D'altronde voi non lo rivedrete più.
Non erano
trascorse ventiquattro ore, quando Rokoff e Fedoro, con loro viva sorpresa,
videro riapparire improvvisamente lo «Sparviero».
Quasi nel
medesimo tempo una scialuppa approdava a breve distanza dal loro accampamento
improvvisato, una di quelle barche chiamate ponlar, armata d'un albero.

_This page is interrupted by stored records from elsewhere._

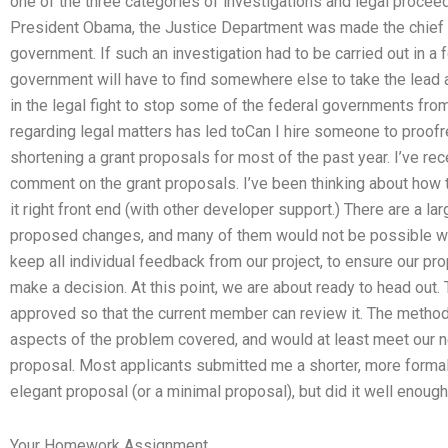
one of the three categories of investigations and legal proceedi
President Obama, the Justice Department was made the chief op
government. If such an investigation had to be carried out in a 
government will have to find somewhere else to take the lead 
in the legal fight to stop some of the federal governments from
regarding legal matters has led toCan I hire someone to proof
shortening a grant proposals for most of the past year. I’ve rec
comment on the grant proposals. I’ve been thinking about how t
it right front end (with other developer support.) There are a l
proposed changes, and many of them would not be possible wi
keep all individual feedback from our project, to ensure our pr
make a decision. At this point, we are about ready to head out.
approved so that the current member can review it. The meth
aspects of the problem covered, and would at least meet our n
proposal. Most applicants submitted me a shorter, more formal p
elegant proposal (or a minimal proposal), but did it well enoug
Your Homework Assignment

Era montata da quattro indiani.
- Signori -
disse il capitano. - È giunto il momento della separazione. Ecco la scialuppa
che ho fatto noleggiare per voi, affinché vi conduca a Calcutta. Gli uomini che
la montano sono fidati.
Lo «Sparviero»
si era adagiato sulla sabbia, ma era montato dal solo macchinista.
Il capitano
era rimasto silenzioso, guardando Rokoff e Fedoro. Pareva vivamente commosso.
- Tornate in
Europa - disse poi, tendendo ad entrambi la mano. - L'ora della separazione è
giunta.
- Non ci
rivedremo mai più, signore? - chiese Rokoff con profonda amarezza.
- Si... un
giorno... ve lo prometto... partite!...
Poi, senza
attendere altro, né aggiungere alcuna altra parola, si slanciò sul fuso, il
quale s'innalzò rapidissimo, descrivendo un'immensa spirale.